_Exercise material_

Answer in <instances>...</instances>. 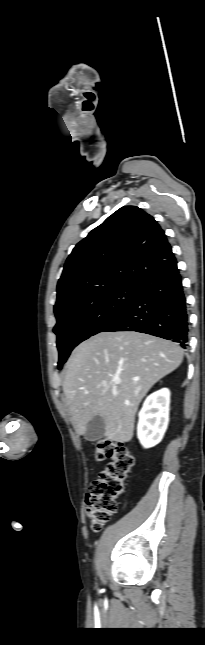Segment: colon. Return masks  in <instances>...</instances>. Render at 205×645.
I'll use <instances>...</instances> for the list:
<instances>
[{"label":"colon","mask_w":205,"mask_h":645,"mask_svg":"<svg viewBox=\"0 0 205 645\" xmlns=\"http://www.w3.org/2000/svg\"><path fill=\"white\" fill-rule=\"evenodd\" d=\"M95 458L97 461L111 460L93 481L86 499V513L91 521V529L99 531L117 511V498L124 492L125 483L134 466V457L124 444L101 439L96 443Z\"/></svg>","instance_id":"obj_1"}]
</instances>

* * *

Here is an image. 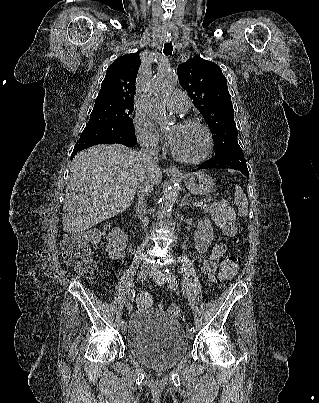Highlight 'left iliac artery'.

...

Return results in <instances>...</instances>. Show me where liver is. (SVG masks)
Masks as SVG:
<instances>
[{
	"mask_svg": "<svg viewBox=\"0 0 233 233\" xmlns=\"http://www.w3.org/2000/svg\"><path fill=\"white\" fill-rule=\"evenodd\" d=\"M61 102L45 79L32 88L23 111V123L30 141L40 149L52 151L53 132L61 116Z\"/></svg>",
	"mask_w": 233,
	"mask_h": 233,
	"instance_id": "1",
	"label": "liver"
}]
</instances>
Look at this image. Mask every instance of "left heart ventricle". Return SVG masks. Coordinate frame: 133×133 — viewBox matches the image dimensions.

_Task objective_
For this exercise, please output exactly the lines above starting at the line with "Return results in" and ending at the line with "Look at this", ends included.

_Answer box_
Return results in <instances>...</instances>. Show me where liver is. (SVG masks)
Masks as SVG:
<instances>
[{
	"mask_svg": "<svg viewBox=\"0 0 233 233\" xmlns=\"http://www.w3.org/2000/svg\"><path fill=\"white\" fill-rule=\"evenodd\" d=\"M61 102L45 79L32 88L23 111V123L30 141L40 149L52 151L53 132L61 116Z\"/></svg>",
	"mask_w": 233,
	"mask_h": 233,
	"instance_id": "1",
	"label": "liver"
}]
</instances>
Look at this image. Mask every instance of "left heart ventricle". Return SVG masks. Coordinate frame: 133×133 — viewBox matches the image dimensions.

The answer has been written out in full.